Countrywide Financial Corp., GMAC Financial Services, Litton Loan Serving and HomEq Servicing handle more than one-quarter of the subprime mortgages held by California borrowers with weaker credit records. They agreed on a policy of delaying raises of low initial interest rates for borrowers who live in their homes and make timely payments, but cannot afford the higher reset rates.
This is not a dramatic across-the-board rate freeze. What the mortgage companies promise is to become considerably more open and proactive case-by-case in reaching out and offering longer-lasting low rates to California residential borrowers who showed they can afford their homes if monthly payments don’t skyrocket.
No immediate relief is offered for the shakiest subprime borrowers, who are already in default and drifting toward foreclosure. But this week’s agreement does bring a first glimmer of real hope to many thousands of California’s half-million mortgagees whose payments will climb frighteningly higher in the next two years.
The outline of a worst-case multinational mortgage/credit meltdown has already come into view, and it gives the lie to those who said there should be no taxpayer “bailout” for irresponsible subprime borrowers who should have known better. The Schwarzenegger deal is no bailout, and many who took a chance on adjustable-rate mortgages seem to have fallen prey to unscrupulous pitches that cleverly disguised how bad the numbers could turn.
The four big mortgage lenders who signed onto the California compact are already reeling from billions of dollars in foreclosure write-offs — asare many of America’s largest banks. (No. 1 Citibank has announced $18.5 billion in write-downs.)
Countrywide, the nation’s largest mortgage lender, is denying it faces bankruptcy as its stock price slumps. Fannie Mae and Freddie Mac, the federally sponsored mortgage underwriters, this month announced combined losses of $3.4 billion.
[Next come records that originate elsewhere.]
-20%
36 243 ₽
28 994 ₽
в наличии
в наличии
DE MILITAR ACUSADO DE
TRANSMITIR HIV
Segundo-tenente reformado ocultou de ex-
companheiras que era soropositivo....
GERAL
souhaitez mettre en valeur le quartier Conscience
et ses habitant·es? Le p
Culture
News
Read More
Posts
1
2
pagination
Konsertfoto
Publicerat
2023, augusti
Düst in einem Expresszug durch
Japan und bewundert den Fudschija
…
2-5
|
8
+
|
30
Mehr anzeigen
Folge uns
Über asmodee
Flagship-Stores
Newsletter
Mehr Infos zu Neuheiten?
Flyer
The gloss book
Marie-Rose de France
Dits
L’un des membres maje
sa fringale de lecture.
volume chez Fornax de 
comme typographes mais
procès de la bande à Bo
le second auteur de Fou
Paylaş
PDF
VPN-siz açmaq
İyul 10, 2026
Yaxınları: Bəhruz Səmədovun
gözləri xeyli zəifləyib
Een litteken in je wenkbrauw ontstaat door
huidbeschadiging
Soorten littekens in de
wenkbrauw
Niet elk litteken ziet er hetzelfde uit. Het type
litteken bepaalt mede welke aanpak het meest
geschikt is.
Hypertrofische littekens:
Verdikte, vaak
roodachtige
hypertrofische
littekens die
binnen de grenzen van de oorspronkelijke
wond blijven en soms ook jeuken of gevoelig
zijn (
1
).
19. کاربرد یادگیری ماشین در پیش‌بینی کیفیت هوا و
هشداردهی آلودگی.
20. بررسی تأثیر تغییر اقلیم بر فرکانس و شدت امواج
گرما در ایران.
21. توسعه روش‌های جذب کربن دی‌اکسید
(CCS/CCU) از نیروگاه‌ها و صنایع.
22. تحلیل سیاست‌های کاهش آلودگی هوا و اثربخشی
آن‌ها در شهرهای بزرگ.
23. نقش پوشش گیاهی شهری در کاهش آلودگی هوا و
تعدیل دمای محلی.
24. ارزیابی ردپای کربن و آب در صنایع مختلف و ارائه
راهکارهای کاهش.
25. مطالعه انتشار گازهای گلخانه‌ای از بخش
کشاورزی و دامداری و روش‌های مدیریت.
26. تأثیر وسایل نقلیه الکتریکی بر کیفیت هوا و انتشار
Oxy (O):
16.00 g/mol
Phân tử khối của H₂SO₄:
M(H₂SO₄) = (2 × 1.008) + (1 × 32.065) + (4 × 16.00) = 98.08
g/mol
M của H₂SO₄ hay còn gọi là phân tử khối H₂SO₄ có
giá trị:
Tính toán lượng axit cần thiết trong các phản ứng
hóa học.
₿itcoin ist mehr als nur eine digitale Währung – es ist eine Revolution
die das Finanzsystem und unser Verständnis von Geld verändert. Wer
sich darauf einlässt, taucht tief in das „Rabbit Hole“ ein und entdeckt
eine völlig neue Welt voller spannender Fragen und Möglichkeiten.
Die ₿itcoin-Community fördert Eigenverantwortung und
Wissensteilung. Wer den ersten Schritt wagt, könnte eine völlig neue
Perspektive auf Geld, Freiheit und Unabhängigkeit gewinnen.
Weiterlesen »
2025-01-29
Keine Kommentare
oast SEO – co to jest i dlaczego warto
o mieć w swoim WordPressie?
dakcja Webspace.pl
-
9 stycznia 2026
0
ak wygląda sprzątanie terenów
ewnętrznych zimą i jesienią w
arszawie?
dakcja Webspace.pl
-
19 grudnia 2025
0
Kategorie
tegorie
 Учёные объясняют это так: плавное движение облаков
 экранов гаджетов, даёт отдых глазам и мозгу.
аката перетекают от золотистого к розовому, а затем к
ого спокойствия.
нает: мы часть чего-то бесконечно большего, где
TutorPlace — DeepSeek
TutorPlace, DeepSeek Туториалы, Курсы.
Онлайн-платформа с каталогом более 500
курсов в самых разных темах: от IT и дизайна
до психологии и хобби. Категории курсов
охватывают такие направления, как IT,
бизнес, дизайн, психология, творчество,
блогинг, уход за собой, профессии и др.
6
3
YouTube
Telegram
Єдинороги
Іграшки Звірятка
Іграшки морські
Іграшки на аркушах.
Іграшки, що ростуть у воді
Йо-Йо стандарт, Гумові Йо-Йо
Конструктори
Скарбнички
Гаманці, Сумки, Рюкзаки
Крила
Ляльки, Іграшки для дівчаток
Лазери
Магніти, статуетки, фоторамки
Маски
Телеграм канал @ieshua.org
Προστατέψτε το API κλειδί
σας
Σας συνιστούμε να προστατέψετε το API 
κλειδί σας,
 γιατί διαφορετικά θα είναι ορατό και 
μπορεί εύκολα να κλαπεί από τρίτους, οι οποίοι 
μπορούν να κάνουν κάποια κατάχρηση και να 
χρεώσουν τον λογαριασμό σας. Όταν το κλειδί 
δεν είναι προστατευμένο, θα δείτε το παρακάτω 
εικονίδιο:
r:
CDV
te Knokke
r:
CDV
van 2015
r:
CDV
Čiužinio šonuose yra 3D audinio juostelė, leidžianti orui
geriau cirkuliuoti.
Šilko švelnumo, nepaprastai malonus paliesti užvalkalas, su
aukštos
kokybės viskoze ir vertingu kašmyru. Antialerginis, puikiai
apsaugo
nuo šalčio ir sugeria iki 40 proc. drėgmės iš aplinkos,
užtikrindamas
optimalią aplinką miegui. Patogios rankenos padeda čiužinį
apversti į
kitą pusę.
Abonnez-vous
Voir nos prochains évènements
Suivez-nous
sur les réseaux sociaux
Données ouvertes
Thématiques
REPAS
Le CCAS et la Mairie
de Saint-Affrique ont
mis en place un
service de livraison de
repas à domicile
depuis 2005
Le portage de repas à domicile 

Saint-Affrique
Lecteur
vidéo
The top 10 global banks took $75 billion in write-offs from repackaged loan securities so far this year — and they are holding another $500 billion in potentially worthless paper. U.S. residential construction is at a standstill, stricter eligibility for new mortgage keeps many would-be home buyers out of the resale market and the U.S. Labor Department says 100,000 financial services jobs have already been lost.
If you think none of this affects you, take a look at what the stock market roller-coaster has done to your 401(k) retirement savings, or just check the scary amount of money your bank lost this year. This spreading mortgage/credit failure is a disaster that must be headed off. Schwarzenegger’s mortgage servicer agreement was a good step in the right direction, and many more like it will be needed to turn this around.